As a layperson who doesn't know a whole lot about investing, this sounds like a ponzi scheme.
The way that I am interpreting this is that if I were to invest in one of these (i.e. Maker) then the returns that I would see are there purely because other people are investing in it.
That is close to what most stocks do, but at least with stocks in a company the value is not driven by the mechanism by which it is traded alone, but also by the decisions and profitability that the stocks are backing.
> The way that I am interpreting this is that if I were to invest in one of these (i.e. Maker) then the returns that I would see are there purely because other people are investing in it.
That's the opposite of what I'm saying. The returns are from other people using the platform, not from investors in it.
For Maker, using the platform means borrowing.

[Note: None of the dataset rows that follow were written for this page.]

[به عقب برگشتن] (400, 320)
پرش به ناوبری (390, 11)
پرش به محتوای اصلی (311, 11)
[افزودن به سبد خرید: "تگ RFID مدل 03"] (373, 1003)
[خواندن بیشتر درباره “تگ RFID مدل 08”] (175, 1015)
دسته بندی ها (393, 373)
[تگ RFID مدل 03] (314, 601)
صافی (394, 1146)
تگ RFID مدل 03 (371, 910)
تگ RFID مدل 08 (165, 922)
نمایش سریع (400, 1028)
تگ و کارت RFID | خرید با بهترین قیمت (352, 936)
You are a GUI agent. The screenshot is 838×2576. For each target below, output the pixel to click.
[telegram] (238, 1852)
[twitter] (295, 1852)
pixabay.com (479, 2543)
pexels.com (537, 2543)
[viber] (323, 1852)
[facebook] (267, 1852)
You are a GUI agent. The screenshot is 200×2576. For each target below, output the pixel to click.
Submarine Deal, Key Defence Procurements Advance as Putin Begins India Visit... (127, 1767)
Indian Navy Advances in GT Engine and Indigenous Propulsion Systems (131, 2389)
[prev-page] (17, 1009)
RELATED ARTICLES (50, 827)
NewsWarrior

For Uniswap, the returns are from a small % fee on trades. It's exactly analogous to a traditional company.
> But what is the platform used for? Converting energy into human comfort, or just another layer of financial engineering?
This is essentially the "problem" at heart of all crypto "currencies". There is no real world use case that imparts human value, apart from its utility as a speculative vehicle to grow wealth.
Every new DeFi application is a new layer to lock in current adapters who would've otherwise already cashed out. Crypto as a currency is a concept dead in the water because of the perverse incentives of finding every corner of arbitrage between non distinguishable (and frankly worthless) alt tokens/coins.
The entire world of crypto is nothing else but an experiment of how much one could financialize a fully non-regulated, intangible, and imaginary "good" based on nothing but greed.
The way that I am interpreting this is that if I were to invest in one of these (i.e. Maker) then the returns that I would see are there purely because other people are investing in it.
That is close to what most stocks do, but at least with stocks in a company the value is not driven by the mechanism by which it is traded alone, but also by the decisions and profitability that the stocks are backing.